Learning from Incidents - what to do after you write a postmortem?
For folks who’ve made post mortems more meaningful at your company, it is important that you spread that learning around. A lot of companies have teams that do postmortems really well and a lot of engineering managers(EMs) want to spread it organically, but writing and following postmortems is the kind of practice that a lot of devs really just don’t think about or care about and it can get extremely hard to force this practice, especially without support from upper management. So what can you do as an engineering manager?
A lot of the best gains that most EMs made were either through word of mouth or providing a good example. First off, give people the time to actually do a good job with the retrospective process.
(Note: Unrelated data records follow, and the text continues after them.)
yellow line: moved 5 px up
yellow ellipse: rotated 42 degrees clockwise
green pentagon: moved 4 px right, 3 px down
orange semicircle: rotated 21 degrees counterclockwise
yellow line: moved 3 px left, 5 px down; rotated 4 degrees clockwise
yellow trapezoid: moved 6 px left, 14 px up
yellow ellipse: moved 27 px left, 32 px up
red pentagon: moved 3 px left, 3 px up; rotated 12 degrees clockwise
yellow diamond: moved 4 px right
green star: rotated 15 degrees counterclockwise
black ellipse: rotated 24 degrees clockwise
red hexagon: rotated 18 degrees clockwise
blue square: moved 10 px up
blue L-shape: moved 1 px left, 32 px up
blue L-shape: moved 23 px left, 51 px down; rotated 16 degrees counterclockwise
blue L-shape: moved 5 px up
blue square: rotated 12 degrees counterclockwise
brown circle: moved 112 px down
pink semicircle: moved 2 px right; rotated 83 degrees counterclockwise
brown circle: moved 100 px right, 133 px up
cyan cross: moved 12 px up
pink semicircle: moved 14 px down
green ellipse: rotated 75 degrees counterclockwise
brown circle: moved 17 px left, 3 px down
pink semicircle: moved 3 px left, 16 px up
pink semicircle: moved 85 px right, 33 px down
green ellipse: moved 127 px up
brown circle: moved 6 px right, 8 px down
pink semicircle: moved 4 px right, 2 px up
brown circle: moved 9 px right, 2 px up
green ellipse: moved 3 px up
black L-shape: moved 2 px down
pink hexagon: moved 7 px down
Don’t make it sound like people need to rush things out the door to move on to “real” work. Second, you also must highlight how well-done postmortems are affecting how you’re thinking and approaching the work you’re looking at for the next month or quarter. John Allspaw has a lot of text on this basically saying that you know you have a healthy retrospective culture when you see teams attending other teams’ retrospectives.
Rethinking “action items”
One must also keep in mind that postmortems shouldn’t be about action items per se, but what you learned about how things work from a postmortem. It might appear to be a hard sell if your organization has a fixed mindset on intelligence or ability and might require conquering any inclusion and psychological safety issues at first, but it’s easier than it looks. Saying “we’re doing X because it was an action item from last month’s postmortem” is less interesting than “I understand why this thing we’re doing is important, because of how Cindy used this thing in the last incident”.
A common notion that you’ll have to dispel is that no one is going to want to participate in an honest retrospective if they think they are going to get screwed by doing so or if they think that the only thing anybody cares about is action. You need to make people realize that a retrospective with no action items was not a failure. Intangibles can be a hard sell.
For teams that spend a lot of thought on “action items” and “what can we do to prevent this from happening again” will notice that those action items lose a lot of the value along the way and the real fixes had happened already by the time you have retro discussions because the teams that own the systems know what it takes to improve them and want to improve them. Right after an incident, you might informally establish a time window when anything goes without a lot of planning overhead. But more often than not, all the formal action items might fall out of that, the highest ROI ones are, generally speaking, done informally.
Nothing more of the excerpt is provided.